Independent valuation agents that specialise in sales of assets and businesses of insolvent companies will value the assets.

Are the assets marketed for sale?

Only if the type of assets warrants it.  For small value asset sales, it is not usually cost effective, nor prudent to place the assets to the open market, as long as a fair value offer has been received in advance.

Can I re-use the company name?

Yes, but you must purchase the company’s ‘goodwill’ in order to do.  The new business will also be required to comply with obligations to provide notice to creditors of the transfer. There is more information on the process here.

Can my offer to buy the assets be rejected?

The independent agents will only reject your offer if they believe more could be achieved on the open market. However, they are fair minded and pragmatic.  If you feel that your offer is representative of the true value, you will have an opportunity to explain why and negotiate directly with the agents.

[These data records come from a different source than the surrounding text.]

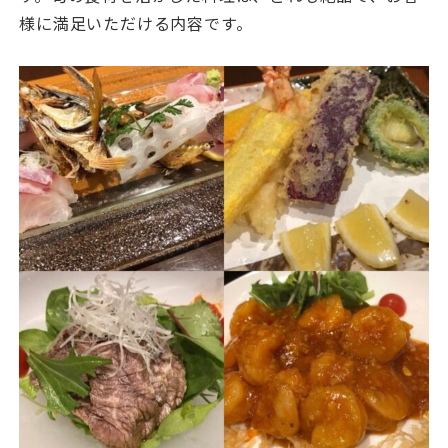
様に満足いただける内容です。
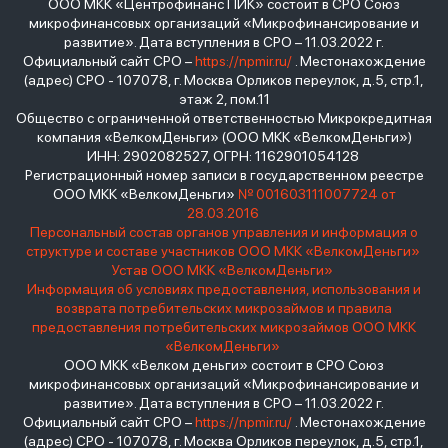
ООО МКК «Центрофинанс ПИК» состоит в СРО Союз
микрофинансовых организаций «Микрофинансирование и
развитие». Дата вступления в СРО – 11.03.2022 г.
Официальный сайт СРО –
https://npmir.ru/
. Местонахождение
(адрес) СРО - 107078, г. Москва Орликов переулок, д.5, стр.1,
этаж 2, пом.11
Общество с ограниченной ответственностью Микрокредитная
компания «ВелкомДеньги» (ООО МКК «ВелкомДеньги»)
ИНН: 2902082527, ОГРН: 1162901054128
Регистрационный номер записи в государственном реестре
ООО МКК «ВелкомДеньги»
№ 001603111007724 от
28.03.2016
Персональный состав органов управления и информация о
структуре и составе участников ООО МКК «ВелкомДеньги»
Устав ООО МКК «ВелкомДеньги»
Информация об условиях предоставления, использования и
возврата потребительских микрозаймов и правила
предоставления потребительских микрозаймов ООО МКК
«ВелкомДеньги»
ООО МКК «Велком деньги» состоит в СРО Союз
микрофинансовых организаций «Микрофинансирование и
развитие». Дата вступления в СРО – 11.03.2022 г.
Официальный сайт СРО –
https://npmir.ru/
. Местонахождение
(адрес) СРО - 107078, г. Москва Орликов переулок, д.5, стр.1,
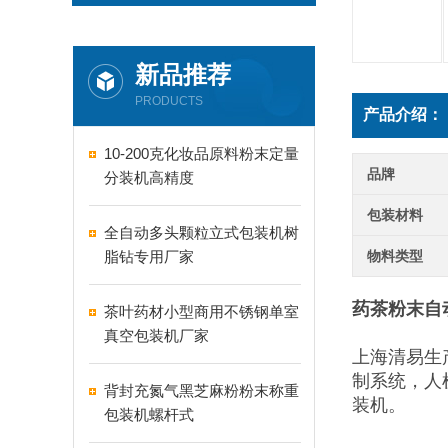
新品推荐
PRODUCTS
产品介绍：
10-200克化妆品原料粉末定量
品牌
分装机高精度
包装材料
全自动多头颗粒立式包装机树
脂钻专用厂家
物料类型
药茶粉末自动
茶叶药材小型商用不锈钢单室
真空包装机厂家
上海清易生
制系统，人
背封充氮气黑芝麻粉粉末称重
装机。
包装机螺杆式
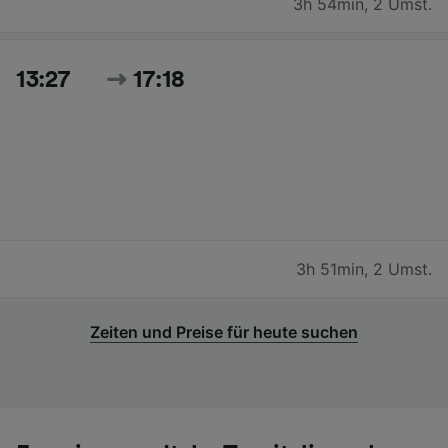
3h 54min
,
2 Umst.
13:27
17:18
3h 51min
,
2 Umst.
Zeiten und Preise für heute suchen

You do not need to proceed with the formal insolvency until you have reached agreement on what happens with the assets.  This way you can avoid any potentially unexpected outcomes.

What happens with the employees in a prepack?

In a prepack, if the sale is agreed pre-formal insolvency, then all employees rights transfer across to the new business.  For employees, this means that their entitlements such as holiday pay and accrued redundancy transfer with them.  For the employer, this is an accrued extra cost that needs to be factored into their financial planning.

However, if the company enters liquidation first and then agrees a sale, it is possible that the staff are not automatically transferred, and may be able to claim from the national insurance fund. This is a a complicated issue, and expert advice should be sought as part of the planning process.

Can I stay in the company’s existing premises?

This will depend on the type of lease the company operates, and any negotiation with the landlord.

Is there funding available to assist with the asset purchase?

Yes.  We are happy to point you in the direction of funders who can advise.